• Work order:
Among the records below, count the lines where "doppelblinde" occurs, and report that total alone.
══════════════════════════════
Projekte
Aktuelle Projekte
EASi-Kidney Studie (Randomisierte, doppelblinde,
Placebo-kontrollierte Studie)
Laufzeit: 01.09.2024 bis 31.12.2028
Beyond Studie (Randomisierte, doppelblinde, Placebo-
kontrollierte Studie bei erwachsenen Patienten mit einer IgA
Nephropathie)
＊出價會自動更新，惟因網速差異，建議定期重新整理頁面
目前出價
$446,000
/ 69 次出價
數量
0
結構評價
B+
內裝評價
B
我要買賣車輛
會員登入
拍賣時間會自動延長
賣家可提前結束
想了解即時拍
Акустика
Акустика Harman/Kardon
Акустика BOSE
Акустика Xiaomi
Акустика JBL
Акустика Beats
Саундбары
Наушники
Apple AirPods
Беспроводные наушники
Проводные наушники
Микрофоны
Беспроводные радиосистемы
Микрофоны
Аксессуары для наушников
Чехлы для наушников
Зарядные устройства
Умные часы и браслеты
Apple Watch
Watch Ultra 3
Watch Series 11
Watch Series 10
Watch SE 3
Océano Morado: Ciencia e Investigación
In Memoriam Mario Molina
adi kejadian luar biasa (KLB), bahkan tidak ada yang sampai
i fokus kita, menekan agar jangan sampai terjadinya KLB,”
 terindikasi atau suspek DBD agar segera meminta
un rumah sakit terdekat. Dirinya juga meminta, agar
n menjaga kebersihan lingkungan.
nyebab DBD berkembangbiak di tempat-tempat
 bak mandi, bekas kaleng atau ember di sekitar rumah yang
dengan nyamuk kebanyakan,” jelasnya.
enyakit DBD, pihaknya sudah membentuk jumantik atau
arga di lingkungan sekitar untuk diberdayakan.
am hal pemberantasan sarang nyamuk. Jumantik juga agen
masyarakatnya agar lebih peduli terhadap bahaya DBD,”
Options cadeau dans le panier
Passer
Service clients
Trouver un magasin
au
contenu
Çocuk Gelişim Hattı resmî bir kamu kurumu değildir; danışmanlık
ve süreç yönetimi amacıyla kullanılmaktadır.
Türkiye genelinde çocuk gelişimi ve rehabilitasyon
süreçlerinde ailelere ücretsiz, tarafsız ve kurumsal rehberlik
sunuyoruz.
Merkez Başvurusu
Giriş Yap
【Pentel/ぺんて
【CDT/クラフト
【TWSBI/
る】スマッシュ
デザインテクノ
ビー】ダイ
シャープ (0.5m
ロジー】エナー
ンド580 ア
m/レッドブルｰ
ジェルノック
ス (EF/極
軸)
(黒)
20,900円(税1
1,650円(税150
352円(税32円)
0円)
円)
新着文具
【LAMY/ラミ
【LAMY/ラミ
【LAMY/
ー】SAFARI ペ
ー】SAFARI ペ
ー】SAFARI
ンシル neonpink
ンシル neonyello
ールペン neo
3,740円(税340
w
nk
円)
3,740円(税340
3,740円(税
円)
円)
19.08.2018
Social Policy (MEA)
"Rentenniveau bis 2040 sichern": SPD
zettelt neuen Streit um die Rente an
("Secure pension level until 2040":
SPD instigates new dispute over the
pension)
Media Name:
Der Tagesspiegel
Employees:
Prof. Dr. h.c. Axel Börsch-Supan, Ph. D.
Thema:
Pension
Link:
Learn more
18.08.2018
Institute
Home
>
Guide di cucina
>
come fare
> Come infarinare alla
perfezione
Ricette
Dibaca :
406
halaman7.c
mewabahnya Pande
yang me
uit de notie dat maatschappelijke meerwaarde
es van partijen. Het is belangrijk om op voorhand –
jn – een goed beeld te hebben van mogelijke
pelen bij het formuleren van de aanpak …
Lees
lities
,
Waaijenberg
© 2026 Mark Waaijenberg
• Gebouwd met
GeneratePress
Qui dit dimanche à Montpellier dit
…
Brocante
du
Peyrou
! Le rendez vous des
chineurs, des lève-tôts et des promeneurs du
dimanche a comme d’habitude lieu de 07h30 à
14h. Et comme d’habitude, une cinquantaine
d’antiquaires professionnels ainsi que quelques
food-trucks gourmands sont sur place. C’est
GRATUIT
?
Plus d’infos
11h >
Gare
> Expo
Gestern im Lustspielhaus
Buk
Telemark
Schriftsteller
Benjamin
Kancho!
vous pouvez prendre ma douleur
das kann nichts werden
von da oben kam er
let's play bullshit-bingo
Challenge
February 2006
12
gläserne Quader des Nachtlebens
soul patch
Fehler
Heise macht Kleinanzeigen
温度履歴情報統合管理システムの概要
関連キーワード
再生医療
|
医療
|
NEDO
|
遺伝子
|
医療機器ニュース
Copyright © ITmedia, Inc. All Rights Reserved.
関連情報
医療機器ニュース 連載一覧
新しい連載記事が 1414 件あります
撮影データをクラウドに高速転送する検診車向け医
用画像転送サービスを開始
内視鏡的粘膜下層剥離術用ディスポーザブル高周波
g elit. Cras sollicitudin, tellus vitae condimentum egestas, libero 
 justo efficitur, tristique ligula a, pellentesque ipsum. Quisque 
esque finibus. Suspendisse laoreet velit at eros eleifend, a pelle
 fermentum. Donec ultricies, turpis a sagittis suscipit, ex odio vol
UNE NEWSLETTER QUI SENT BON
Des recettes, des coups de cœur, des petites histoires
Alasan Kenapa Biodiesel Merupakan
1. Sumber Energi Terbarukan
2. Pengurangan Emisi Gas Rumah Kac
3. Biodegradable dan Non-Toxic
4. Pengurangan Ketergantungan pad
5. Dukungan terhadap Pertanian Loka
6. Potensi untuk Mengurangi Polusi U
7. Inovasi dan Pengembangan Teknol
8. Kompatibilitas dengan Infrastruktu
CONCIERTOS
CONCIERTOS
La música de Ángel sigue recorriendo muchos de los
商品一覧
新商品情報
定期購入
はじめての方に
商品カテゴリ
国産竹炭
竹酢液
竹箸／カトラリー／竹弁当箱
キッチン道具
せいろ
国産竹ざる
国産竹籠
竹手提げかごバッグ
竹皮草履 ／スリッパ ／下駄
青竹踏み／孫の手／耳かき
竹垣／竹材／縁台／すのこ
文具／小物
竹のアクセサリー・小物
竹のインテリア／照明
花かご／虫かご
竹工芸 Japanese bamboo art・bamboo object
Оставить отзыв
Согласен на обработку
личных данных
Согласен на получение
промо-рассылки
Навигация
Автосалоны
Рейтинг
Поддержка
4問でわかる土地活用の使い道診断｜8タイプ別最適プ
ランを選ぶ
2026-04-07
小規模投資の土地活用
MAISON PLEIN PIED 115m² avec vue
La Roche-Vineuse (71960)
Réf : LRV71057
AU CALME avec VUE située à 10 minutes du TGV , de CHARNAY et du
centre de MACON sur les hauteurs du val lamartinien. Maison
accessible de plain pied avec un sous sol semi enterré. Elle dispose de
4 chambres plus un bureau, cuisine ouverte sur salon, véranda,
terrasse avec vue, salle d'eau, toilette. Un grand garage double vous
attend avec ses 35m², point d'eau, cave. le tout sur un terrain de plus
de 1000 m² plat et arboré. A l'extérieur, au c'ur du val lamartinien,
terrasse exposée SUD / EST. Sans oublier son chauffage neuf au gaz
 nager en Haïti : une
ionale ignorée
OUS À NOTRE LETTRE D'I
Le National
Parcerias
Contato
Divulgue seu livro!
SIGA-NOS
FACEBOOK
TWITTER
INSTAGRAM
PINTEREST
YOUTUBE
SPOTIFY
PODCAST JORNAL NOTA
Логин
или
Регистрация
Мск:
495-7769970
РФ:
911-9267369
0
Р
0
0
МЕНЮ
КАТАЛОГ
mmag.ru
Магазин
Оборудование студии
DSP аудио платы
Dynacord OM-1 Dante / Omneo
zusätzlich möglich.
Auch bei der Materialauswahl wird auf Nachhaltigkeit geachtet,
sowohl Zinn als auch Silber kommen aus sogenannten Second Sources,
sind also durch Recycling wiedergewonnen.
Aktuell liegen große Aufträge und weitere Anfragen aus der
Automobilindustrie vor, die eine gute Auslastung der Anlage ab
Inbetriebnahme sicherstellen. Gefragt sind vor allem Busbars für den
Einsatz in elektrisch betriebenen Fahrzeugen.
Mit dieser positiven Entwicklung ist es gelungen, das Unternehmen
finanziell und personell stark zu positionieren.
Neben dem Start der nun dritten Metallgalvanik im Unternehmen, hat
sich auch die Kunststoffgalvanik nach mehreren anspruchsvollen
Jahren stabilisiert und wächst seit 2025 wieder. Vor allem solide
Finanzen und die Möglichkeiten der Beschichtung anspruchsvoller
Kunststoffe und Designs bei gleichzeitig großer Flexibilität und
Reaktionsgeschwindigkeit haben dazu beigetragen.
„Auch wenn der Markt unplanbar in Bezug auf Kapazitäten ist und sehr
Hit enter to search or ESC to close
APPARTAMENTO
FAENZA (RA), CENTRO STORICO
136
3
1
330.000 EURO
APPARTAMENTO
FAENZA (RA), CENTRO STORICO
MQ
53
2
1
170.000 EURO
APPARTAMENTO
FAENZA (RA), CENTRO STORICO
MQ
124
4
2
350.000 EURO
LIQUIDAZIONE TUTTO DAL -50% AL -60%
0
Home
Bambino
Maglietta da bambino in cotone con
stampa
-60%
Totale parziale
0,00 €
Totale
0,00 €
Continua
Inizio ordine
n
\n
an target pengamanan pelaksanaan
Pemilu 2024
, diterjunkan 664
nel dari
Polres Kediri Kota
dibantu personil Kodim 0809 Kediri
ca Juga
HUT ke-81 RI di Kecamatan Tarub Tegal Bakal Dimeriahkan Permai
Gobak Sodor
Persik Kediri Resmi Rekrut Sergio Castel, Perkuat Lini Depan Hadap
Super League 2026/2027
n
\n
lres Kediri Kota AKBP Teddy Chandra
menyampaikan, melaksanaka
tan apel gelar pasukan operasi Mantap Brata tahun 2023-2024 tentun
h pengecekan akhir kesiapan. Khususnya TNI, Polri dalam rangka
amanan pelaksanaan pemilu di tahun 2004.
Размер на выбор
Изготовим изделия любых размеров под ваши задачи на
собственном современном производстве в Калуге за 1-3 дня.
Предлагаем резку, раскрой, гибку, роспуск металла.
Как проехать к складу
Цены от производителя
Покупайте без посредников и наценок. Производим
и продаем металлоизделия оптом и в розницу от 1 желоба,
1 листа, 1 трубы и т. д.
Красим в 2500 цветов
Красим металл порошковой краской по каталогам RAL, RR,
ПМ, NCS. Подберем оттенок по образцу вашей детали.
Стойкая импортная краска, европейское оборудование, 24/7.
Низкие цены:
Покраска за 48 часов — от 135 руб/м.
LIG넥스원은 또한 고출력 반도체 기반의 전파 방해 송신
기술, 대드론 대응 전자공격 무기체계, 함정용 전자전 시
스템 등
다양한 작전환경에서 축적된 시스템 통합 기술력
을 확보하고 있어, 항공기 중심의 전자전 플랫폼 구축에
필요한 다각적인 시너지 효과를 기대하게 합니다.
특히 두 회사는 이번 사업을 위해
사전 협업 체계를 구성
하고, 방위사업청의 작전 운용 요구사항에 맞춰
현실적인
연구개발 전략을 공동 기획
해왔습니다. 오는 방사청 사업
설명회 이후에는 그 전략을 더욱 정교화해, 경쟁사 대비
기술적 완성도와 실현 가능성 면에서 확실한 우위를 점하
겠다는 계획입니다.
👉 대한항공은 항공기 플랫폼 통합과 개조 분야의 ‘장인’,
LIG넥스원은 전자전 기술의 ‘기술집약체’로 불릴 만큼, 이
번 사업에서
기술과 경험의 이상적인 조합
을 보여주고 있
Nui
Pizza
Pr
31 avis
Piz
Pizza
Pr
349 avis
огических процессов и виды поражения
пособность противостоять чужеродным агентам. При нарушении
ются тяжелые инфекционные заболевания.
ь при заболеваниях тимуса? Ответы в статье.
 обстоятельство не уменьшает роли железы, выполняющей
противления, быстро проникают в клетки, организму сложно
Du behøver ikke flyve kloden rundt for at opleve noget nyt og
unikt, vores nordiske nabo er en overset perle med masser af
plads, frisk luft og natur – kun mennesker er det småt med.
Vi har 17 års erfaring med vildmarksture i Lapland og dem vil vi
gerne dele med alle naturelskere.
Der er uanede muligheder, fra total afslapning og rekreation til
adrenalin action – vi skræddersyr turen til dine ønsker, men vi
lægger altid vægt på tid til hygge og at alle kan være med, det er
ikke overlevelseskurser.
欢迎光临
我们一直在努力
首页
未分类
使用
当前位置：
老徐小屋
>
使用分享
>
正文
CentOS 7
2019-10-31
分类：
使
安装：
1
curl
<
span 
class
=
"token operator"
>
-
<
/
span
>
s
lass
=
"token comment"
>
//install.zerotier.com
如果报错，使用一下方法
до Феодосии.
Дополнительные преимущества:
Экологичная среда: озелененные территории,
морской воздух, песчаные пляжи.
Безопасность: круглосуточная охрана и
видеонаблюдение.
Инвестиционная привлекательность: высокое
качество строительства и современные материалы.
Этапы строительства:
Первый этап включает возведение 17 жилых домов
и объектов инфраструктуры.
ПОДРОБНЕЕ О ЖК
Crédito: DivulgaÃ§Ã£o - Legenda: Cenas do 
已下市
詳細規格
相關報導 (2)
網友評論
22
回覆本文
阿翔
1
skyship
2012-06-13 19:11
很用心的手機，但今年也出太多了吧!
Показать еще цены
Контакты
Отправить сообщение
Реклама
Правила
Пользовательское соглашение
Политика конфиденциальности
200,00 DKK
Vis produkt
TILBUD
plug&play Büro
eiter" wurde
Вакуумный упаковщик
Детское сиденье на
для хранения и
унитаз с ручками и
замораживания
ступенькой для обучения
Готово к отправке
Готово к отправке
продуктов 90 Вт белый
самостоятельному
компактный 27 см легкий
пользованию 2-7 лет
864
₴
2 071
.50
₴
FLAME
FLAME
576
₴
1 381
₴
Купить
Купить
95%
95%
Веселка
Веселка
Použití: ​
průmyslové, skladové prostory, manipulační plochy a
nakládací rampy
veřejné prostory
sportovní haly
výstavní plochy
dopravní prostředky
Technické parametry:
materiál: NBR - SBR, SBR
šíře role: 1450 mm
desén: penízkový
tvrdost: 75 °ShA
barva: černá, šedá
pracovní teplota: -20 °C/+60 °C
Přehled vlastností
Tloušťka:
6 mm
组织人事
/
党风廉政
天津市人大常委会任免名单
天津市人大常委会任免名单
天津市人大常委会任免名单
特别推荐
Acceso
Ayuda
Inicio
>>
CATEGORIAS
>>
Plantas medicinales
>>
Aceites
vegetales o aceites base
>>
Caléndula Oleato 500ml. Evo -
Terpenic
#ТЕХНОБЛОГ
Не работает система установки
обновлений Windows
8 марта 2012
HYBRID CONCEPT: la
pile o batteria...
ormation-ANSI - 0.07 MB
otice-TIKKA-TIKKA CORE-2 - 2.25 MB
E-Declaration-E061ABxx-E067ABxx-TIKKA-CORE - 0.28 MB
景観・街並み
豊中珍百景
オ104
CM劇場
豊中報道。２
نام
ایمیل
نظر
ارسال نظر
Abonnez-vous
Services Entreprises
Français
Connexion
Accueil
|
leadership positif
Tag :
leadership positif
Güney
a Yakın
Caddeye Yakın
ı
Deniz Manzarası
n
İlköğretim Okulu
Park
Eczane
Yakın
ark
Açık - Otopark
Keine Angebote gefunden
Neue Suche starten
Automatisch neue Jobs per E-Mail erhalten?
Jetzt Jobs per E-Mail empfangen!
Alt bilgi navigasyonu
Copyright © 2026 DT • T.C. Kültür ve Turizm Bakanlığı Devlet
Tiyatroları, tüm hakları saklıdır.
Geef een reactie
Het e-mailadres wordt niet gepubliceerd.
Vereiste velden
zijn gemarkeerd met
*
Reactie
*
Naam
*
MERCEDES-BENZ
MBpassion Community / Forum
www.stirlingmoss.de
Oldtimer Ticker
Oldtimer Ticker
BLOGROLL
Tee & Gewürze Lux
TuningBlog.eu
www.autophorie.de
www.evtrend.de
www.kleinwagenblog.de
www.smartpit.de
══════════════════════════════
• Solution below:
2